# Its ok..... I am here!! (panic over!)



## HB

Hey all!! *waves*

I'm HayleyB i live in Warrington with my DH - Graham, and my crazy pooch - Lulu (as seen in my avatar!)

We've been TTC since August 2004, wow time flies when you're having fun! :D :shock: 

We've had 3 confirmed miscarriages, hoping for a sticky BFP soon!

Am one of those crazy charting people, and also a chart stalker!

Hope you're all ok!!

Love to all

xox


----------



## Tam

Hello *waves*

Sorry to hear about your losses hun, but all he best for the future.........

You must be a pro at the old hanky panky, any good tips? :wink: keep enjoying and I hope you get your very BFP soon! (((HUGS))) xx


----------



## HB

lol - don't think you need tips! 
Look where last time got you!! :wink: :wink: :lol: 
Am feeling positive at the moment!!
Determined to prove the doctors wrong!!
*mischevious look*

xox


----------



## Tam

HayleyB said:

> lol - don't think you need tips!
> Look where last time got you!! :wink: :wink: :lol:
> 
> 
> 
> xox


PMSLLLLLLL!!!!!!!!

I wish you all the luck in the world babe, people prove their Doctor's wrong everyday!!!!!!!!!

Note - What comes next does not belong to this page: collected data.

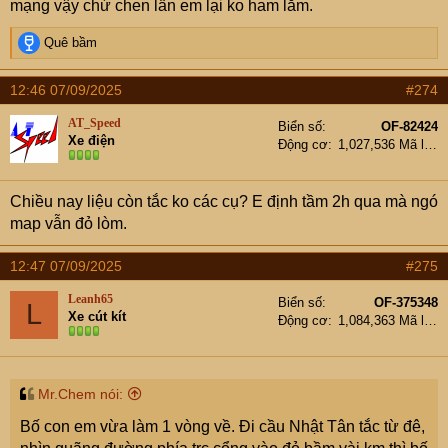
mạng vậy chứ chen lấn em lại ko ham lắm.
R
Quê bầm
e
a
12:46 07/09/2025
#274
c
t
AT_Speed
Biển số
OF-82424
i
Xe điện
Động cơ
1,027,536 Mã lực
o
n
s
Chiều nay liệu còn tắc ko các cụ? E định tầm 2h qua mà ngó
:
map vẫn đỏ lòm.
12:47 07/09/2025
#275
Leanh65
Biển số
OF-375348
L
Xe cút kít
Động cơ
1,084,363 Mã lực
Mr.Chem nói:
Bố con em vừa làm 1 vòng về. Đi cầu Nhật Tân tắc từ đê,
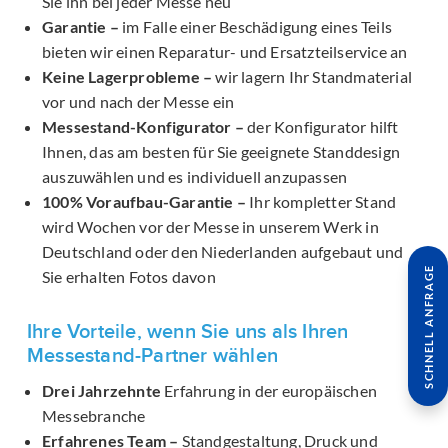
Sie ihn bei jeder Messe neu
Garantie –
im Falle einer Beschädigung eines Teils
bieten wir einen Reparatur- und Ersatzteilservice an
Keine Lagerprobleme –
wir lagern Ihr Standmaterial
vor und nach der Messe ein
Messestand-Konfigurator –
der Konfigurator hilft
Ihnen, das am besten für Sie geeignete Standdesign
auszuwählen und es individuell anzupassen
100% Voraufbau-Garantie –
Ihr kompletter Stand
wird Wochen vor der Messe in unserem Werk in
Deutschland oder den Niederlanden aufgebaut und
SCHNELL ANFRAGE
Sie erhalten Fotos davon
Ihre Vorteile, wenn Sie uns als Ihren
Messestand-Partner wählen
Drei Jahrzehnte
Erfahrung in der europäischen
Messebranche
Erfahrenes Team –
Standgestaltung, Druck und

Sending lots of *BABY DUST & POSITIVE VIBES!!!!!! xxxxx *


----------



## Lauz_1601

hello hun Im here! Think this is a great idea!


----------



## Arcanegirl

Hey Hayley!! *waves*


----------



## Tootsie

Hello. <waves> Good Luck


----------



## HB

Yay!!! 
*waves back*

xox


----------